当初の計画では他にゴルフ専用のクラブハウスがもっと近くに計画されていたのではなかろうか、確かにスタートホールの近くには2階建てのガラス張りのハウスが見えた。ただ、使用された気配はない。


クラブハウス?

この日の巨匠は出足がややもたついた。いつもの勝負強さにやや欠ける流れになった。しかし、折り返しを過ぎるといつもの巨匠が戻ってきた。「ドライバーは見せるため、パットは銭のため」という割り切り、パットに集中、スコアをまとめるのだった。


巨匠

名人は、素晴らしいショットがあるが、ミスもでる。その落差に頭を悩ませる結果になった。名プレイヤーは「あまり考えすぎないこと、無駄な知識を排除すること、それがシングルへの道」と言っていた。

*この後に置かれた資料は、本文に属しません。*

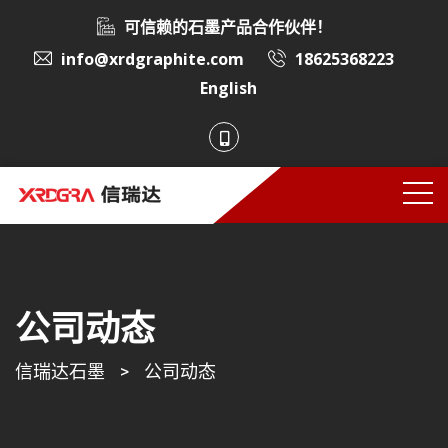
可信赖的石墨产品合作伙伴！
info@xrdgraphite.com
18625368223
English
公司动态
信瑞达石墨
>
公司动态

しかし、その域に達するまでの道のりがあまりにも長い。


名人

結局この日の結論は「ゴルフとは”クルタノシイ”もの」であること。日本語に翻訳すると「楽しまなきゃゴルフじゃない、苦しまなきゃゴルフじゃない」ということだった。


それにしても、ラウンドの中に視界に入ってくる高層ホテル、バブル時代のはかない夢を思い起こさせる。

人気のない未完のホテルは今でもメンテナンスだけ行われているという。かなりの費用がかかるに違いない。ここに宿泊客の訪れる日が来るのだろうか、そんなことが頭をよぎるだけに広々とした緑の光景に一抹の寂寥感が漂っているように見えた。



余談である。

2011年3月11日、東日本大震災と原発事故が起きた。この時、仮の町構想が生まれた。仮の町とは、原発事故で長期間、避難しなければならない自治体が、ほかの自治体に間借りして町を作ることだ。

仮の町の候補地として、このゴルフ場が噂された。広大な面積に目をつけ、ここに3000戸の住宅を建設する想定であった。この話はいつしか立ち消えとなった。